By editor - 07 January, 2015
Courtesy: Independent Catholic News – http://www.indcatholicnews.com
A London-based Jesuit has acted as religious adviser in the third series of BBC Drama, Father Brown, which began airing on BBC1 this week.
Father Tony Nye SJ of Farm Street Jesuit Church was invited to vet the scripts and attend recordings of the TV series based on the character created by GK Chesterton, to ensure authenticity and accuracy in the portrayal of a Catholic priest in the days before the Second Vatican Council.
Father Brown is a fictional character created based on Fr John O’Connor who was born in 1870 and died in 1952.
He was a parish priest in Bradford who was involved in the conversion of novelist Chesterton to Catholicism in 1922.

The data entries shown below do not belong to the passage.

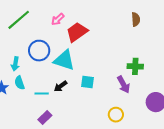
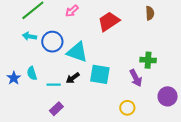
red trapezoid: (77, 32) -> (109, 21), moved
cyan arrow: (15, 64) -> (29, 36), moved, turned 88
cyan square: (87, 82) -> (100, 74), size x1.5

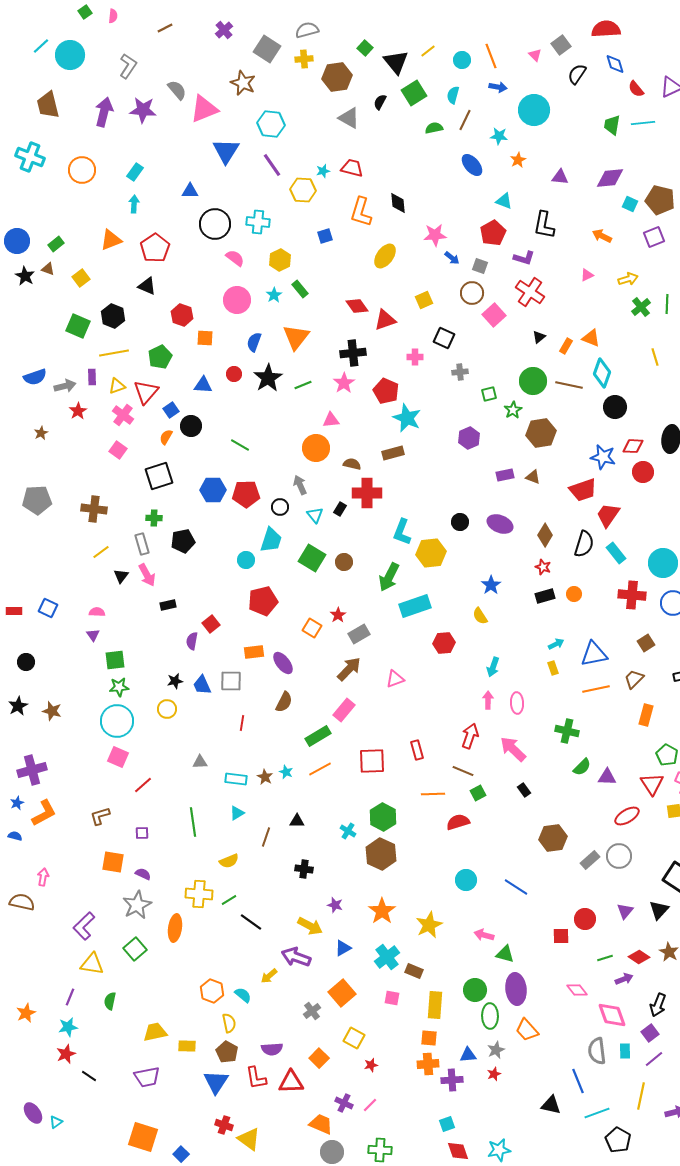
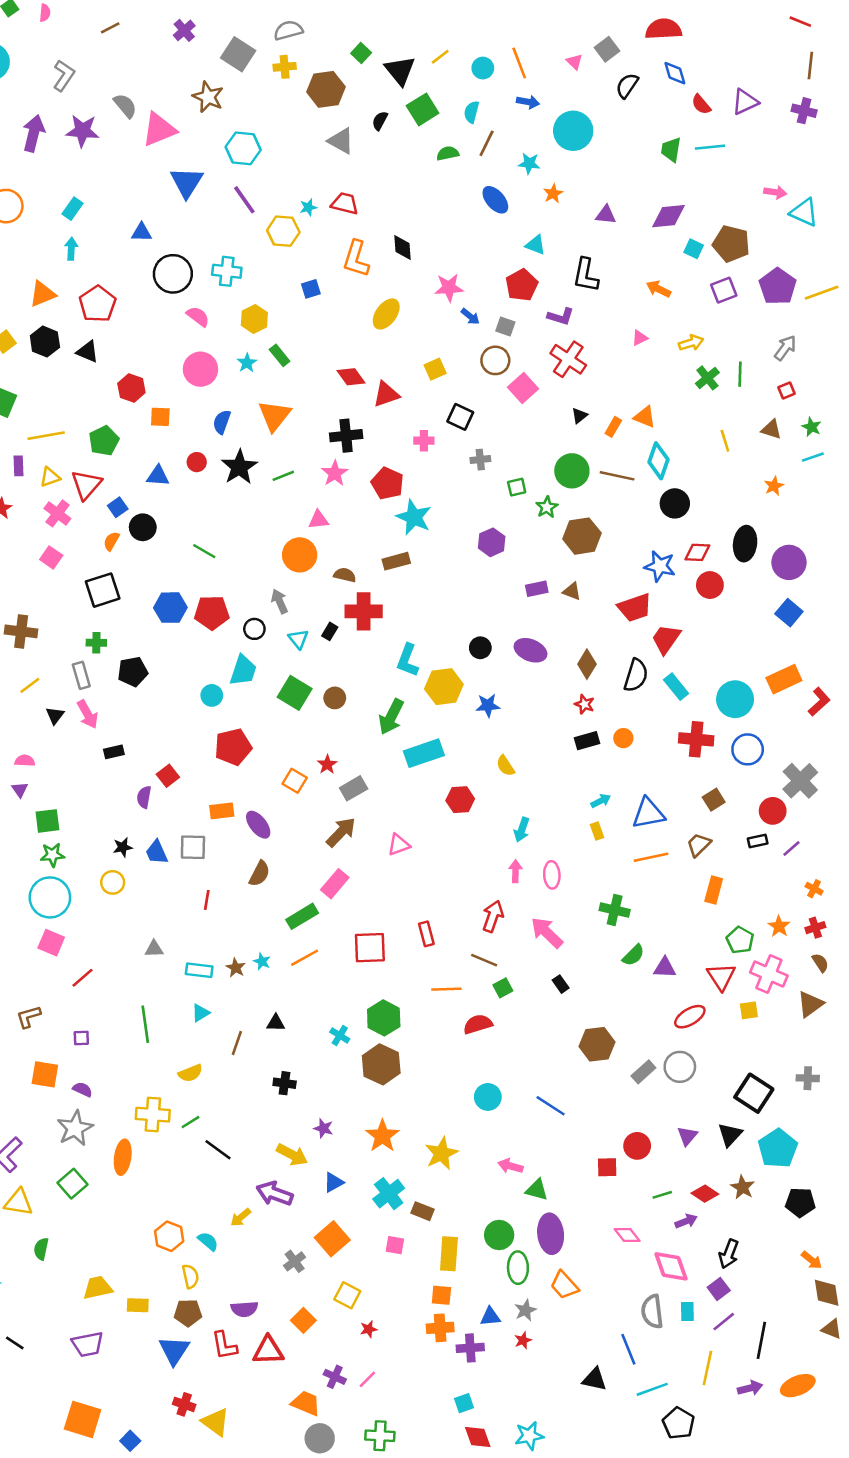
black hexagon: (113, 316) -> (45, 342), moved
blue star: (491, 585) -> (488, 705), moved, turned 30
brown pentagon: (227, 1052) -> (188, 1313), turned -30

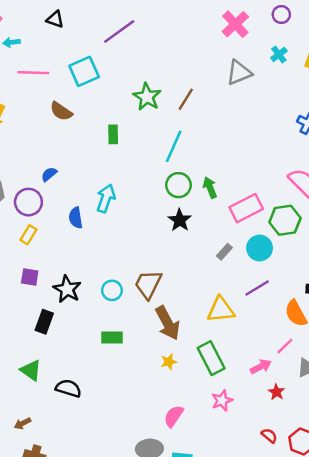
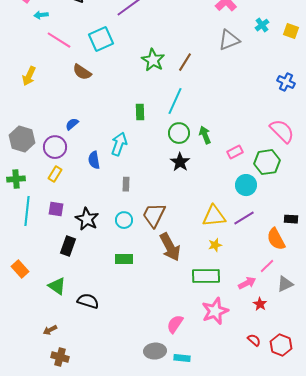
pink line: (33, 73) -> (59, 40), turned 30
green rectangle: (113, 134) -> (140, 112), moved
pink rectangle: (246, 208) -> (235, 152), size x0.6
gray rectangle: (224, 252) -> (126, 184), moved, turned -40
yellow triangle: (221, 310) -> (214, 216), moved
green rectangle: (211, 358) -> (206, 276), turned -64
yellow star: (169, 362) -> (215, 245), moved
pink star: (222, 400) -> (215, 311), size x1.5

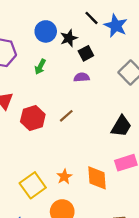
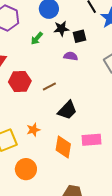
black star: (69, 38) -> (61, 29), moved
black trapezoid: (121, 126) -> (67, 110), moved
orange star: (64, 177) -> (33, 130), moved

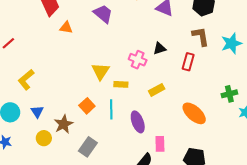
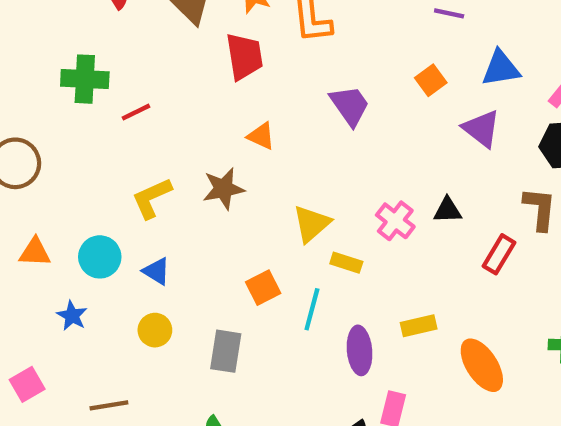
orange triangle: (66, 27) -> (261, 136), moved
yellow rectangle: (157, 90) -> (419, 326), moved
blue triangle: (37, 112) -> (156, 271), turned -40
brown star: (64, 124) -> (223, 189), moved
gray rectangle: (88, 147) -> (226, 351), moved, turned -42

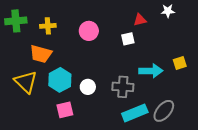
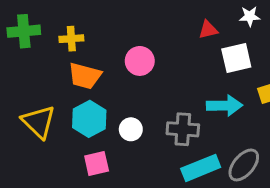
pink circle: (89, 31) -> (140, 61), moved
white square: (128, 39) -> (236, 58), moved, size x1.5
orange trapezoid: (41, 54) -> (85, 76), moved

Fr Brown went on to feature in 51 detective short stories by GK Chesterton, which have been adapted into productions for television, film and radio.
Actors who have played the “short, stumpy Roman Catholic Church priest, with shapeless clothes and a large umbrella”, have included Sir Alec Guinness, Kenneth More and Andrew Sachs. In the current BBC adaptation, the role is taken by Mark Williams.
In the second series of Father Brown broadcast in 2014, its audience reach was almost 25% of the afternoon TV viewing audience (1.9m).
The show is a co-production between BBC Worldwide and BBC Drama Production and is made by BBC Birmingham Drama Village.
Executive producer Will Trotter describes it as “compulsive viewing” for BBC One Daytime.
“The success of this second series has proved that viewers have really taken Mark Williams as Father Brown to their hearts,” he says. “We are delighted that we can continue to bring such a well-loved character to life.”
Father Nye entered the Society of Jesus (the Jesuits) in 1955 and was ordained as a priest in 1966.
“The scripts were set in the 1950s,” he says, “and I tried to make sure they were as faithful to pre-Vatican II as I remembered those times, through my comments and requests for changes. Especially important was to make the drama authentically Catholic on theological points, such as use of the confessional, prayers for the dead (there would be a number of corpses lying about!), the use of Latin and of the Douai Bible when Scripture was quoted.”
Certain Anglican terms such as ‘vestry’ had to be changed to ‘sacristy’, Fr Nye noted; and the old village church, which was used as a location, had to have old monuments covered up to make it more authentically a Catholic church.
“Having watched the episode on TV, I found Father Brown real and acted by Mark Williams in an engaging and understated way, by no means a caricature,” he says.
“His cassock and soup plate hat wouldn’t be the regular gear of many priests of the time, but I let that pass for its dramatic value of character recognition. And the atmosphere was suitably 1950s, something the BBC does very well. The plots may not have been Chesterton, but they made pleasant afternoon viewing.”
The Father Brown of GK Chesterton’s short stories not only carries out his normal duties as a Catholic priest: he also gets involved with solving crimes.
In ‘The Man in the Shadows’, the first episode of series three (broadcast on 5 January 2015), Father Brown gets involved with MI5, which places fellow villager, Lady Felicia, in a compromising situation.